Improved cost estimation and budget forecasting through the development of robust analytical, predictive and modelling tools

The DMO continues to work with the Capability Development Group to ensure that costs for new major projects are based on the best available processes and sources using the most suitable cost analysis tools. Recent cost estimation activity has focused on supporting investment analysis for the upcoming Defence White Paper. Of the 236 major projects completed over the last 10 years, on average these projects were completed within 96 per cent of their approved project budgets. The DMO has also undertaken analysis of the historical trends in the cost of weapons systems to inform the development of estimates for future capability.

Predicting through-life support costs is a more complex undertaking but essential to minimising the cost of ownership. The DMO has committed to a goal of $200m a year savings over the next 10 years in sustainment of the ADF's current inventory of warfighting assets. In-year expenditure performance and prediction of expenditure in outer years still remains less than satisfactory due to schedule slippages on the delivery of major projects and work is progressing to develop predictive modeling tools to assist in analysing areas where budget forecasting can be improved.

Enhanced Internal and External Contract Management

The DMO seeks to review and improve Defence- and DMO-wide procurement processes in order to comply with higher level legislation and procurement policy and provide best practice advice to contracting officers and industry. Key achievements during 2007-08 include:

The new templates will assist Defence and Industry to better manage arrangements for low-value low-risk goods and services respectively.

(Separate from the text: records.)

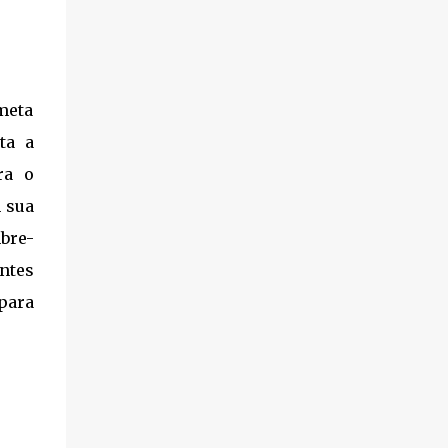
meta
ta a
ra o
m sua
mbre-
ntes
 para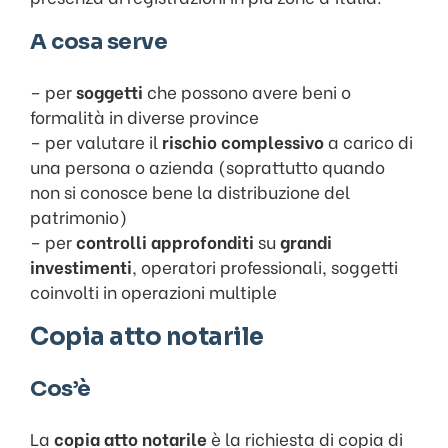
A cosa serve
– per
soggetti
che possono avere beni o
formalità in diverse province
– per valutare il
rischio complessivo
a carico di
una persona o azienda (soprattutto quando
non si conosce bene la distribuzione del
patrimonio)
– per
controlli approfonditi
su
grandi
investimenti
, operatori professionali, soggetti
coinvolti in operazioni multiple
Copia atto notarile
Cos’è
La
copia atto notarile
è la richiesta di copia di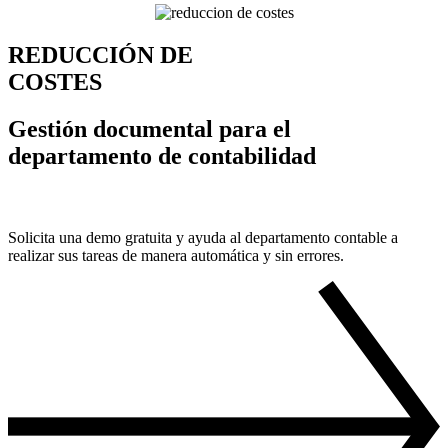
REDUCCIÓN DE
COSTES
Gestión documental para el
departamento de contabilidad
Solicita una demo gratuita y ayuda al departamento contable a
realizar sus tareas de manera automática y sin errores.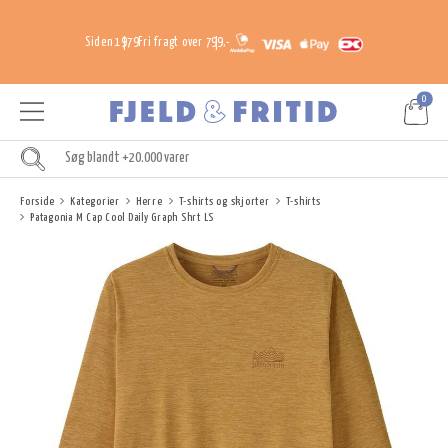
Siden 1979
Fri fragt over 799,-
0
Forside
Kategorier
Herre
T-shirts og skjorter
T-shirts
Patagonia M Cap Cool Daily Graph Shrt LS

These and other reforms will continue throughout 2008-09.

Integrated workforce planning, including more effective management of the workforce as a whole and a review of military staffing policy

During 2007-08, the DMO progressed a whole-of-DMO approach to workforce planning so that the DMO has the workforce it needs to achieve and sustain its business outcomes. The DMO Workforce Planning Capability Maturity Model was introduced in 2007 and provides a benchmarking tool to drive workforce analysis and planning. The Military Workforce Agreements between the DMO and the three Services have been renegotiated, with the reiteration of alternative labour arrangements for military vacancies and the continuation of the contestable filling of key project management roles. A Reservist Talent Pool has been created to increase the availability of reservists with specific skill sets to offset military vacancies.

Broadened workforce professionalisation to build on the significant achievements to date in attracting, developing and retaining skilled people

The DMO has continued to develop professionalisation programs to ensure that its workforce has the requisite skills and knowledge to deliver business outcomes. The DMO job families are now supported by skilling and development frameworks of vocational, tertiary and postgraduate programs. In 2007-08 the focus has been on developing a materiel logistics framework, with new national competencies and qualifications developed and accredited. Other key activities have focused on the procurement and contracting job family through a suite of contract risk modules and an advanced negotiation program. The current and future need for project managers to manage the most complex acquisition and sustainment projects has seen the introduction in 2007-08 of the Executive Masters in Complex Project Management. This program, developed by the Queensland University of Technology and launched in January 2008, aims to accelerate development in anticipation of future skill needs. The requirement for skilled personnel has been addressed through continuation of the DMO's successful graduate and cadet programs, and the introduction of vocational trainee programs. The latter has targeted trainees in critical skills areas of scheduling, technical disciplines and logistics.